Could you give back exactly the lines below from the one with "месте. Наш сайт будет" through the one with "San Pedro, Buenos Aires", without a single picture?
[[ SUPPLIED RECORDS open ]]
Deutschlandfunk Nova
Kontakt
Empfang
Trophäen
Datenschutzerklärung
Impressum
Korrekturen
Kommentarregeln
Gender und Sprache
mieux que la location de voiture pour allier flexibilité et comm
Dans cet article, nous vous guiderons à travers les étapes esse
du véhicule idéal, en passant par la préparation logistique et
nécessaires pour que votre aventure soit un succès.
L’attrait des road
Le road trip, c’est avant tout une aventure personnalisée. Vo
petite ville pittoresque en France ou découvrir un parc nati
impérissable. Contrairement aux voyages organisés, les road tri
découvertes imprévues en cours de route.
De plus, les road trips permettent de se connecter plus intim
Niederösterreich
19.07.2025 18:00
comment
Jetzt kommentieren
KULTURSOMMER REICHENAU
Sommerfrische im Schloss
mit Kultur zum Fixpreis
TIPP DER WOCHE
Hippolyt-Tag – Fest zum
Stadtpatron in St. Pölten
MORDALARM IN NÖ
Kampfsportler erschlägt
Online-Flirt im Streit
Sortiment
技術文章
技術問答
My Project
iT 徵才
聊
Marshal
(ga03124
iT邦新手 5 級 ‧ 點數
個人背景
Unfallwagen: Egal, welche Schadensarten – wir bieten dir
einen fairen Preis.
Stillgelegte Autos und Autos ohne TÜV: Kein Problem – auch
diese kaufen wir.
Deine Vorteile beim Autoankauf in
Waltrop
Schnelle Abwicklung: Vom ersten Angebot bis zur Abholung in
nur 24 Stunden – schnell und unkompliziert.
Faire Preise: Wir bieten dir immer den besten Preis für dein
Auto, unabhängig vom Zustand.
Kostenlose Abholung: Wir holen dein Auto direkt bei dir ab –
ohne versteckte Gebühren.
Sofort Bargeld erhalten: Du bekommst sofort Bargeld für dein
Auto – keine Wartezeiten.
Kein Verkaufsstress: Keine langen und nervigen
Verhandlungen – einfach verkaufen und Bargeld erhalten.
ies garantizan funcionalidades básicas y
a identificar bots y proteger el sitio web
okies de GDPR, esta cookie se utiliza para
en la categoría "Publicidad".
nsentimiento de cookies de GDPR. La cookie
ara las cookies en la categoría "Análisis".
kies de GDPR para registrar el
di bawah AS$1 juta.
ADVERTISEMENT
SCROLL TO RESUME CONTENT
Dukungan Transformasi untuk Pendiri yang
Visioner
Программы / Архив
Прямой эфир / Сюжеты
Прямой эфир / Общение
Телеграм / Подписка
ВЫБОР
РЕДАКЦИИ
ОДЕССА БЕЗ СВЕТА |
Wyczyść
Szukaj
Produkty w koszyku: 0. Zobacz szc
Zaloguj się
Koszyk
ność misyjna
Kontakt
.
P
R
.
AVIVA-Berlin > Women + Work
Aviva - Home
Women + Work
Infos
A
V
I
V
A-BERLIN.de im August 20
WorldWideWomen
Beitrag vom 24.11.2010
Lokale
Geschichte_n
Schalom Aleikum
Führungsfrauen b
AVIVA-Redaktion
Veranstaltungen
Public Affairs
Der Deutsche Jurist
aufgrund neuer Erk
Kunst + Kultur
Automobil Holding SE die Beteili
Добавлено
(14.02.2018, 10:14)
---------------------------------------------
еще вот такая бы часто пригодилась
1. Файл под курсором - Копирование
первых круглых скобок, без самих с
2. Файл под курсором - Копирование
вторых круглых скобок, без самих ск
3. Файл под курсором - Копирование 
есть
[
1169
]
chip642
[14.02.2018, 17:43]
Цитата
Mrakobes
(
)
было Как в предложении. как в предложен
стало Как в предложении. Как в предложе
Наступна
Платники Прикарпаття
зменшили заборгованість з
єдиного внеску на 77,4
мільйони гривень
[[ SUPPLIED RECORDS closed ]]
[[ SUPPLIED RECORDS open ]]
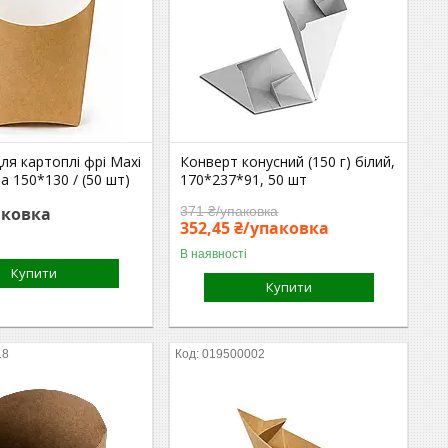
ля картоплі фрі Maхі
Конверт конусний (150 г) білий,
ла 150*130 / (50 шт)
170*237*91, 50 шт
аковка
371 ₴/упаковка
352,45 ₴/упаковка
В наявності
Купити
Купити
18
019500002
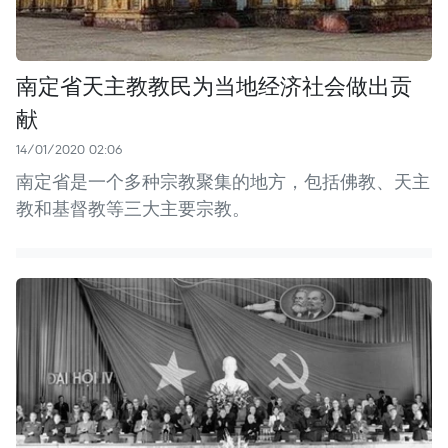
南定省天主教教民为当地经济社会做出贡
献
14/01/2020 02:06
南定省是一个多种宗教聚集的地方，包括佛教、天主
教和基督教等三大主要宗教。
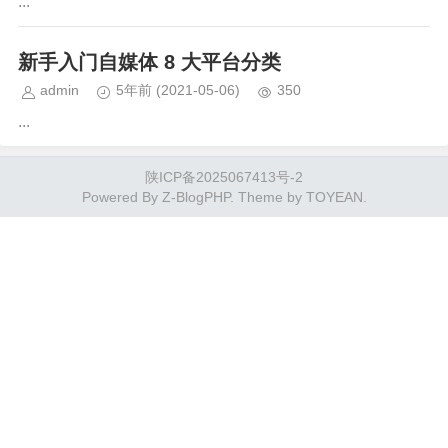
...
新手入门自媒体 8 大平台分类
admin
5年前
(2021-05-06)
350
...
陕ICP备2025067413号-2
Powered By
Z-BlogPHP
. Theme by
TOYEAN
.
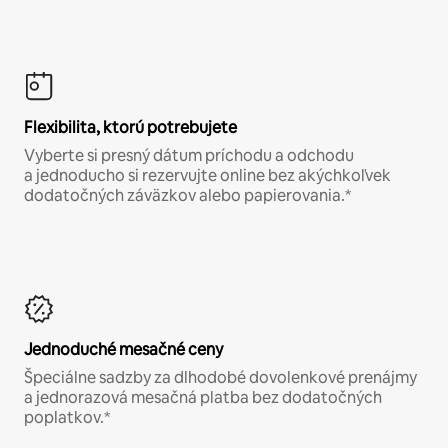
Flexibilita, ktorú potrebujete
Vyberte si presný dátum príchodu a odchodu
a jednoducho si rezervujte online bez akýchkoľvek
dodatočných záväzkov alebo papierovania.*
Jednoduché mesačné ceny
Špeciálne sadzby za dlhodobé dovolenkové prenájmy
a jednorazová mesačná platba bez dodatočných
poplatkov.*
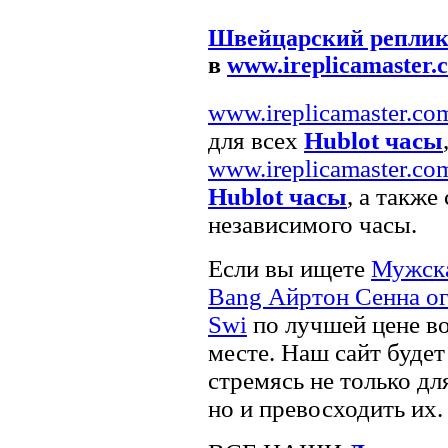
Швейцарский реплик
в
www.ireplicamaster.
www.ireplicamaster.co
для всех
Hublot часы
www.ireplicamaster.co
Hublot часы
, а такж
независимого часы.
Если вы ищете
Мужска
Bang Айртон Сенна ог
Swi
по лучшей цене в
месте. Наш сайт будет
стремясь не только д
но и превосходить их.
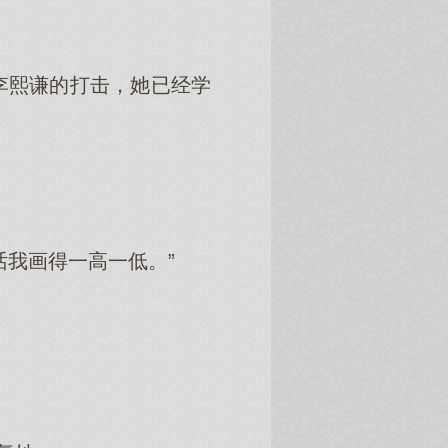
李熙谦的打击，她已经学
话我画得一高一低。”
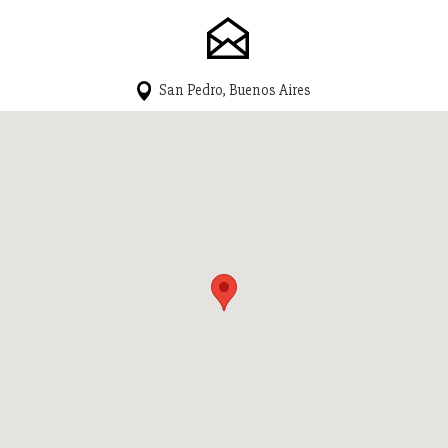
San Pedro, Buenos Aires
[[ SUPPLIED RECORDS closed ]]
ANSWER TO THIS TASK:
месте. Наш сайт будет
стремясь не только д
но и превосходить их.
李熙谦的打击，她已经学
话我画得一高一低。”
San Pedro, Buenos Aires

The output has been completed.